性能比較 (Overall Performance Comparison)

ChameSCの全体的な性能向上

  • ベースラインと比較して34.3%の性能向上
  • 特にインデックスメモリアクセスを多用するアプリケーションで41.3%の改善。
  • backpropindMM では 最大80%の性能向上。
  • 要因としては、スーパースカラコアのアイドルメモリユニットを活用することで、ベクトルメモリアクセスのボトルネックを大幅に軽減したこと。

既存のプリフェッチ技術との比較

  • Stride
    • 規則的なメモリアクセス(ストライドパターン)には効果的だが、不規則なアクセスには対応できず、ChameSCに対して18.2%劣る。
  • Berti
    • ローカルデルタ型プリフェッチャだが、予測精度が低く、キャッシュ汚染を引き起こす。ChameSCの約半分の性能改善(+16.8%)にとどまる。
  • IPCP
    • 命令ポインタ分類ベースのプリフェッチ手法で、短い距離のアクセスには有効だが、大規模なベクトルメモリアクセスには対応困難。ChameSCと比較して12.7%劣る。

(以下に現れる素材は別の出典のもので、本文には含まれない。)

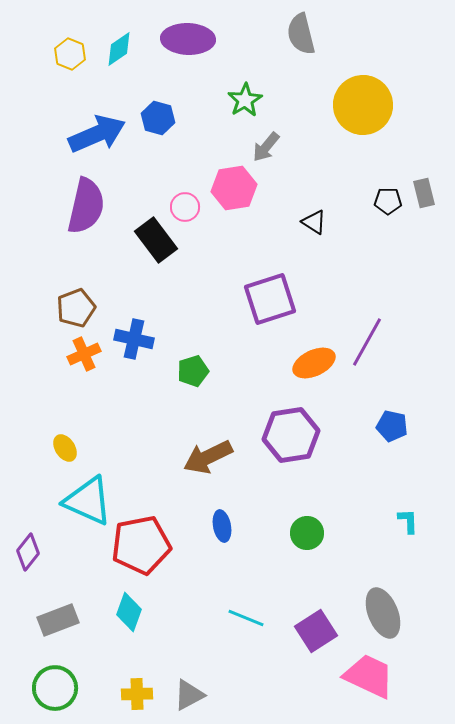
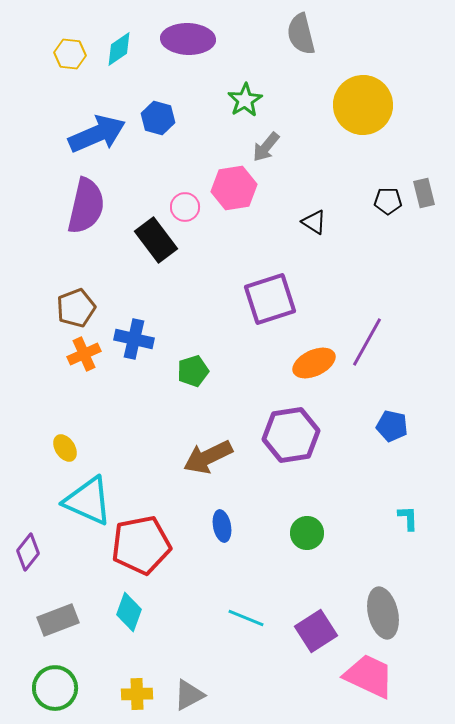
yellow hexagon at (70, 54): rotated 16 degrees counterclockwise
cyan L-shape at (408, 521): moved 3 px up
gray ellipse at (383, 613): rotated 9 degrees clockwise
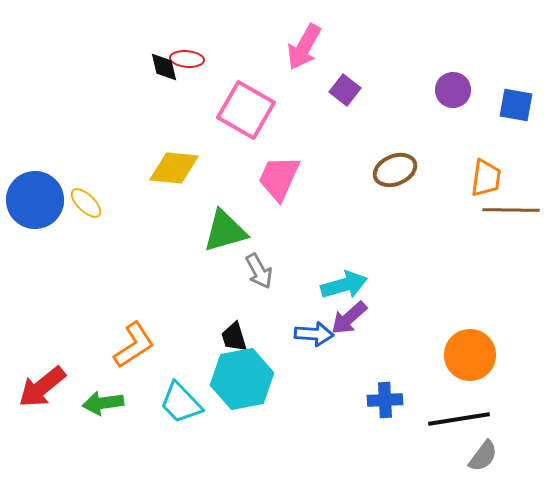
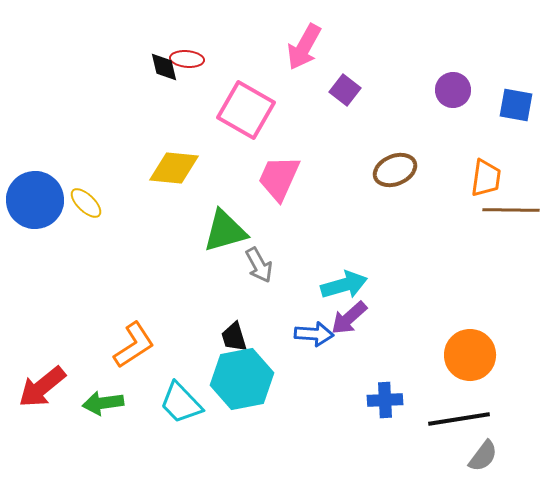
gray arrow: moved 6 px up
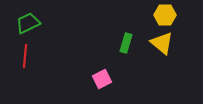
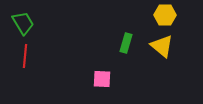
green trapezoid: moved 5 px left; rotated 85 degrees clockwise
yellow triangle: moved 3 px down
pink square: rotated 30 degrees clockwise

メモリアクセス遅延の削減 (Memory Access Latency Reduction)

  • Berti: 9.2%の遅延削減
  • IPCP: 8.8%の遅延削減
  • ChameSC: 36.5%の遅延削減

  • 理由としては、既存のプリフェッチ手法はヒューリスティックに基づいた予測だが、ChameSCは実際に必要なデータだけをプリフェッチするため、無駄なメモリアクセスが発生しない。


キャッシュヒット率とL2アクセスの削減 (Cache Hit Rate and L2 Access Reduction)**

  • ベースライン: 35.1%のデータがL2からフェッチ
  • ChameSC: L2アクセスが12.6%削減
  • プロアクティブキャッシュの効果
    • プリフェッチしたデータをスーパースカラコアのL1キャッシュに保存。
    • ベクトルエンジンがデータを要求すると、L2ではなくL1から取得できる確率が向上。

キャッシュ汚染の抑制

  • 従来のプリフェッチ手法は不要なデータをプリフェッチし、L1キャッシュを汚染する可能性がある。
  • ChameSCはスーパースカラコアのL1を別途プロアクティブキャッシュとして利用し、L1の本来の機能を維持。

追加評価: ハードウェアコスト (Hardware Cost Analysis)

  • 新規ハードウェアの追加は最小限
    • プリフェッチコントローラ: 640ビットのレジスタ追加(64ビット×2のスカラレジスタ+512ビットのベクトルレジスタ)。
    • ロード/ストアキュー: 1ビットのプリフェッチフラグ追加。
    • 制御回路: 既存のメモリユニットを再利用するため、追加コストは低い。